» **Task brief**
Go over the records and count each line that has the string "جعفری". Give the number and nothing else.

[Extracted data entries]
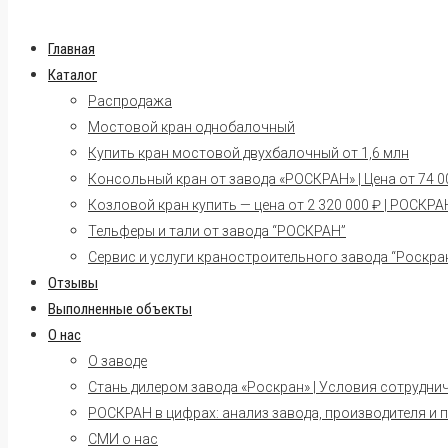
Главная
Каталог
Распродажа
Мостовой кран однобалочный
Купить кран мостовой двухбалочный от 1,6 млн
Консольный кран от завода «РОСКРАН» | Цена от 74 00
Козловой кран купить — цена от 2 320 000 ₽ | РОСКРА
Тельферы и тали от завода “РОСКРАН”
Сервис и услуги краностроительного завода “Роскра
Отзывы
Выполненные объекты
О нас
О заводе
Стань дилером завода «Роскран» | Условия сотрудни
РОСКРАН в цифрах: анализ завода, производителя и 
СМИ о нас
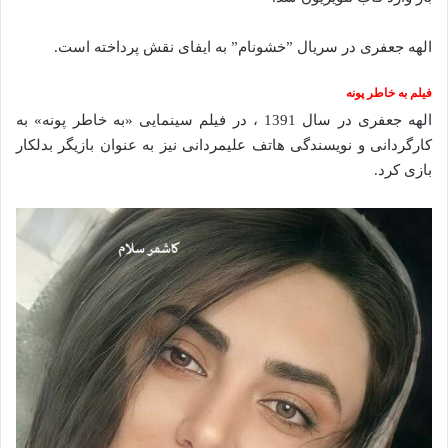
الهه جعفری در سریال ”خشونام” به ایفای نقش پرداخته است.
فیلم به خاطر پونه
الهه جعفری در سال 1391 ، در فیلم سینمایی «به خاطر پونه» به
کارگردانی و نویسندگی هاتف علیمردانی نیز به عنوان بازیگر بدلکار
بازی کرد.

» **Result for this task**
2